The system ingests data from multiple external APIs, processes it through Bronze → Silver → Gold layers using PySpark, and delivers insights through a Power BI Semantic Model and Dashboard.
All steps are fully automated using Fabric Pipelines with scheduled execution.
🏗️ Architecture Overview
Technologies Used
-
Microsoft Fabric (Lakehouse, Notebooks, Pipelines)
-
PySpark
-
Power BI
Pipeline Layers:
📂 Notebook Structure
This project is organized into 5 main notebooks:
1️⃣ nb_config
-
Purpose: Centralized configuration
-
Lakehouse paths (Bronze / Silver / Gold)
-
Dataset configurations
-
Environment-independent setup
2️⃣ nb_logging
-
Purpose: Operational logging
-
Creates a Delta-based logging table
-
Logs each pipeline step with:
-
Status (STARTED / SUCCESS / FAILED)
-
Notebook name
-
Layer
-
Step name
-
Timestamp
This ensures observability and traceability for all data operations.
3️⃣ nb_functions
- Purpose: Reusable transformation toolbox
Contains core generic functions such as:
-
clean_column_names
-
explode_and_flatten
-
generate_surrogate_key
-
select_columns_safe
-
save_to_lakehouse
These functions enable config-driven, reusable, and scalable transformations.

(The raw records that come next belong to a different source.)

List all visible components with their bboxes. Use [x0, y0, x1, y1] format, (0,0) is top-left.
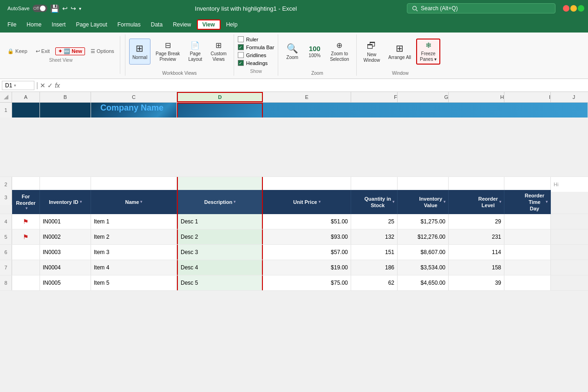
insert-function-icon[interactable]: fx: [55, 82, 60, 89]
cell-flag-4[interactable]: ⚑: [12, 214, 40, 229]
save-icon[interactable]: 💾: [50, 4, 59, 13]
cell-flag-8[interactable]: [12, 275, 40, 290]
gridlines-checkbox-row[interactable]: Gridlines: [238, 52, 274, 58]
cell-desc-5[interactable]: Desc 2: [177, 229, 263, 244]
cell-id-4[interactable]: IN0001: [40, 214, 91, 229]
th-desc-dropdown[interactable]: ▾: [234, 200, 235, 204]
cell-desc-7[interactable]: Desc 4: [177, 260, 263, 275]
cell-price-8[interactable]: $75.00: [263, 275, 351, 290]
cell-flag-7[interactable]: [12, 260, 40, 275]
options-button[interactable]: ☰ Options: [88, 47, 117, 55]
menu-page-layout[interactable]: Page Layout: [71, 20, 111, 30]
cell-reorder-time-4[interactable]: [504, 214, 551, 229]
menu-help[interactable]: Help: [222, 20, 242, 30]
formula-input[interactable]: [62, 82, 586, 89]
col-header-c[interactable]: C: [91, 92, 177, 102]
cell-e1[interactable]: [263, 103, 588, 118]
cell-reorder-7[interactable]: 158: [449, 260, 504, 275]
cell-flag-6[interactable]: [12, 245, 40, 260]
freeze-panes-button[interactable]: ❄ Freeze Panes ▾: [416, 39, 440, 65]
th-inventory-id[interactable]: Inventory ID ▾: [40, 190, 91, 214]
cell-inv-5[interactable]: $12,276.00: [398, 229, 449, 244]
cell-name-5[interactable]: Item 2: [91, 229, 177, 244]
col-header-i[interactable]: I: [504, 92, 551, 102]
th-id-dropdown[interactable]: ▾: [80, 200, 82, 204]
menu-data[interactable]: Data: [146, 20, 167, 30]
th-qty-dropdown[interactable]: ▾: [392, 200, 394, 204]
menu-home[interactable]: Home: [22, 20, 46, 30]
cell-reorder-time-5[interactable]: [504, 229, 551, 244]
cell-id-6[interactable]: IN0003: [40, 245, 91, 260]
cell-reorder-time-8[interactable]: [504, 275, 551, 290]
col-header-f[interactable]: F: [351, 92, 398, 102]
th-for-dropdown[interactable]: ▾: [26, 206, 27, 211]
col-header-a[interactable]: A: [12, 92, 40, 102]
th-quantity-stock[interactable]: Quantity in Stock ▾: [351, 190, 398, 214]
cell-qty-4[interactable]: 25: [351, 214, 398, 229]
cell-qty-5[interactable]: 132: [351, 229, 398, 244]
minimize-button[interactable]: [570, 5, 577, 12]
select-all-icon[interactable]: [4, 95, 8, 99]
col-header-h[interactable]: H: [449, 92, 504, 102]
th-reorder-level[interactable]: Reorder Level ▾: [449, 190, 504, 214]
th-reorder-time-dropdown[interactable]: ▾: [546, 200, 548, 204]
search-box[interactable]: Search (Alt+Q): [407, 3, 555, 13]
zoom-to-selection-button[interactable]: ⊕ Zoom to Selection: [327, 39, 352, 65]
headings-checkbox[interactable]: ✓: [238, 60, 244, 66]
cell-reference-box[interactable]: D1 ▾: [2, 81, 34, 90]
maximize-button[interactable]: [578, 5, 584, 12]
th-description[interactable]: Description ▾: [177, 190, 263, 214]
cell-qty-7[interactable]: 186: [351, 260, 398, 275]
cell-id-5[interactable]: IN0002: [40, 229, 91, 244]
cell-price-5[interactable]: $93.00: [263, 229, 351, 244]
ruler-checkbox-row[interactable]: Ruler: [238, 36, 274, 42]
col-header-d[interactable]: D: [177, 92, 263, 102]
th-unit-price[interactable]: Unit Price ▾: [263, 190, 351, 214]
col-header-e[interactable]: E: [263, 92, 351, 102]
menu-view[interactable]: View: [197, 20, 221, 30]
cell-inv-6[interactable]: $8,607.00: [398, 245, 449, 260]
col-header-g[interactable]: G: [398, 92, 449, 102]
cell-b1[interactable]: [40, 103, 91, 118]
menu-formulas[interactable]: Formulas: [113, 20, 145, 30]
new-sheet-view-button[interactable]: ✦ 🆕 New: [55, 47, 85, 55]
th-reorder-dropdown[interactable]: ▾: [499, 200, 501, 204]
cell-name-7[interactable]: Item 4: [91, 260, 177, 275]
cell-inv-8[interactable]: $4,650.00: [398, 275, 449, 290]
cell-name-4[interactable]: Item 1: [91, 214, 177, 229]
gridlines-checkbox[interactable]: [238, 52, 244, 58]
th-reorder-time[interactable]: Reorder Time Day ▾: [504, 190, 551, 214]
exit-button[interactable]: ↩ Exit: [33, 47, 52, 55]
menu-review[interactable]: Review: [168, 20, 196, 30]
cell-flag-5[interactable]: ⚑: [12, 229, 40, 244]
zoom-100-button[interactable]: 100 100%: [304, 39, 325, 65]
cell-reorder-4[interactable]: 29: [449, 214, 504, 229]
th-name[interactable]: Name ▾: [91, 190, 177, 214]
th-price-dropdown[interactable]: ▾: [319, 200, 320, 204]
th-inv-dropdown[interactable]: ▾: [444, 200, 445, 204]
cell-inv-7[interactable]: $3,534.00: [398, 260, 449, 275]
cell-reorder-time-7[interactable]: [504, 260, 551, 275]
undo-icon[interactable]: ↩: [62, 5, 68, 12]
cell-desc-6[interactable]: Desc 3: [177, 245, 263, 260]
cell-price-6[interactable]: $57.00: [263, 245, 351, 260]
autosave-toggle[interactable]: Off: [33, 5, 47, 12]
cell-desc-8[interactable]: Desc 5: [177, 275, 263, 290]
cancel-formula-icon[interactable]: ✕: [40, 82, 46, 89]
redo-icon[interactable]: ↪: [71, 5, 76, 12]
cell-c1[interactable]: Inventory List Company Name: [91, 103, 177, 118]
close-button[interactable]: [563, 5, 569, 12]
page-layout-button[interactable]: 📄 Page Layout: [185, 39, 205, 65]
headings-checkbox-row[interactable]: ✓ Headings: [238, 60, 274, 66]
col-header-j[interactable]: J: [551, 92, 588, 102]
cell-inv-4[interactable]: $1,275.00: [398, 214, 449, 229]
formula-bar-checkbox[interactable]: ✓: [238, 44, 244, 50]
cell-reorder-5[interactable]: 231: [449, 229, 504, 244]
keep-button[interactable]: 🔒 Keep: [5, 47, 30, 55]
page-break-button[interactable]: ⊟ Page Break Preview: [152, 39, 183, 65]
formula-bar-checkbox-row[interactable]: ✓ Formula Bar: [238, 44, 274, 50]
normal-view-button[interactable]: ⊞ Normal: [129, 39, 150, 65]
confirm-formula-icon[interactable]: ✓: [47, 82, 53, 89]
ruler-checkbox[interactable]: [238, 36, 244, 42]
arrange-all-button[interactable]: ⊞ Arrange All: [385, 39, 414, 65]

4️⃣ nb_generic_bronze_to_silver
Purpose: Bronze → Silver processing
Key features:
-
Reads raw JSON data from Bronze layer
-
Cleans column names
-
Explodes & flattens nested JSON structures
-
Generates surrogate keys
-
Writes structured Delta tables to Silver layer
-
Logs every step using nb_logging
Handled datasets:
-
Weather
-
Air Quality
-
Energy Prices
5️⃣ nb_silver_to_gold
Purpose: Silver → Gold analytical processing
Key logic:
-
Uses Energy data as the main fact table
-
Left joins Weather and Air Quality data
-
Applies window functions:
-
Rolling 3-hour average energy price
Business logic:
-
If current price < last 3-hour average
-
And wind speed is high
-
Label the row as “OPPORTUNITY”
Saves final analytical dataset to Gold layer as Delta table

📊 Semantic Model & Power BI
Gold layer tables are used to create a Semantic Model
A Power BI dashboard was built on top of this model
Enables time-based energy price analysis and opportunity detection

⚙️ Automation & Scheduling
All notebooks are orchestrated using Microsoft Fabric Pipelines
Pipeline flow:
Pipeline is scheduled for automatic execution
Fully hands-free operation after deployment
🎯 Key Data Engineering Concepts Demonstrated
✔ Medallion Architecture (Bronze / Silver / Gold) ✔ Delta Lake & Schema Evolution ✔ Config-driven transformations ✔ Window functions for time-series analysis ✔ Logging & monitoring ✔ Pipeline orchestration ✔ Semantic modeling & BI integration
🚀 Outcome
This project demonstrates a production-style data engineering workflow using modern cloud-native tools and best practices.